Exhibition Dates: October 2 – December 19, 2009
In 1948, inspired by the work of photographer Cartier Bresson, and the emerging work of photo-journalist W. Eugene Smith, Don Normark went searching for a subject matter other than the advertising assignments given by his school, The Art Center, in Los Angeles. He happened upon Chavez Ravine, an area of three Mexican-American neighborhoods less than two miles from Los Angeles City Hall. He felt at one with the lively simplicity of these communities that offered a retreat from the gritty city of L.A. He befriended individuals as he photographed their faces, focused on their embrace of daily life, finding sweet, empathic moments of expression that monumentalized their resilient and timeless existence.
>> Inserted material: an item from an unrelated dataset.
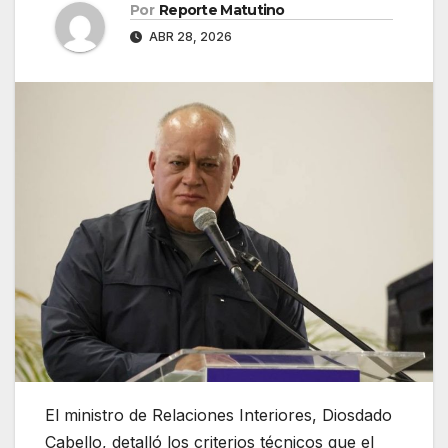
Por
Reporte Matutino
ABR 28, 2026
El ministro de Relaciones Interiores, Diosdado
Cabello, detalló los criterios técnicos que el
The year after Normark made his photographs, the city, using the power of eminent domain, evicted all residents of the ravine to make way for low-cost housing. The next city council, steeped in the McCarthy era, thought that low-cost housing sounded like creeping Socialism, and canceled the housing contracts. The land, instead, was given to Walter O’Malley, who was seeking a new home for the Brooklyn Dodgers, the stadium, that now occupies the land. The people of the ravine still meet once a year for an annual dance and picnic, to salute their lost communities, and to honor their lives. Normark’s photographs of the once beautiful ravine and its people, stand as a testament to the community that once flourished on ‘this land.’